Background and Introduction

Imatinib (IMA) revolutionised the treatment of chronic myeloid leukaemia (CML). Therapeutic drug monitoring (TDM) of IMA is recommended to improve treatment outcomes in adults, but guidance for reliable interpretation of plasma concentrations in children is limited. Using real-world paediatric data, we aimed to develop a practical algorithm with recommendations for an IMA TDM procedure in paediatric oncology.

Methods

Imatinib plasma concentrations and clinical data were collected from patients enrolled in the multicentre CML-PAED-II study and subsequent registry.
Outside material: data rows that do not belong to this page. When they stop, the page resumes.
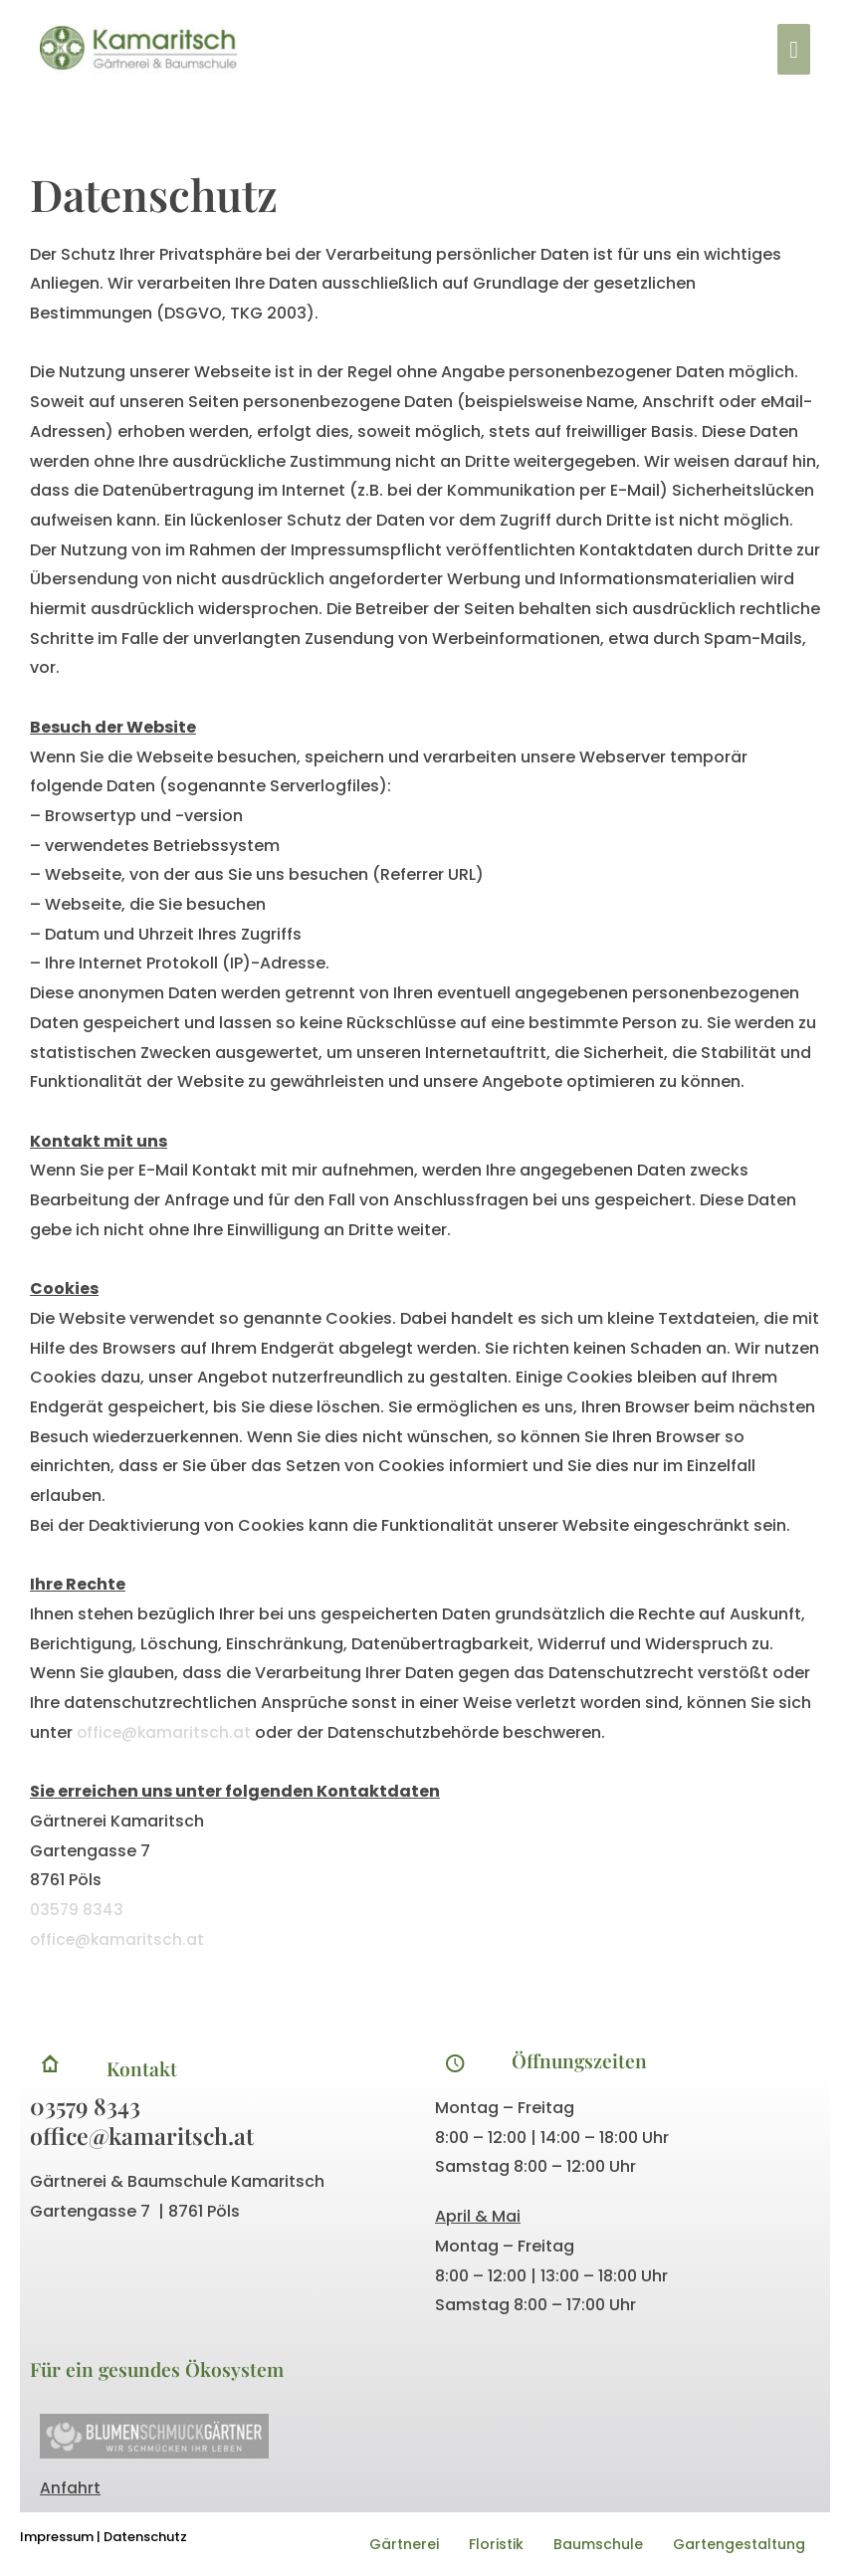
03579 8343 (77, 1909)
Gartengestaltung (739, 2544)
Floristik (496, 2544)
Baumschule (598, 2544)
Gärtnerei (404, 2544)
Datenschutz (145, 2536)
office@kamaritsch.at (167, 1732)
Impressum (57, 2536)
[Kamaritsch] (147, 52)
We evaluated the method of exponential extrapolation for estimating interpretable IMA trough concentrations and used linear mixed effects models to assess plasma concentration predictors. Associations between IMA trough concentrations and molecular response were analysed, and a paediatric-specific target threshold was evaluated. Findings were integrated into an algorithm for clinical application of IMA TDM.

Results

In total, 269 IMA trough concentrations from 72 patients and BCR::ABL1/ABL1 transcript ratios from 50 patients were included. Using a correction tool, we obtained estimates of trough concentration by exponential extrapolation. Administered IMA dose was the main predictor of plasma concentrations. Higher trough concentrations tended to correlate with faster initial molecular response. The adult-derived target threshold of 1000 ng/mL proved applicable in paediatric practice. The developed algorithm outlines clinical decision points and consequences, which are key elements of existing intensified clinical pharmacological/pharmaceutical care programmes during oral antitumour therapy.

Conclusion

The algorithm supports the use of TDM during paediatric IMA treatment, enabling early identification of exposure below the targeted concentration and variations in treatment efficacy to further improve treatment outcomes.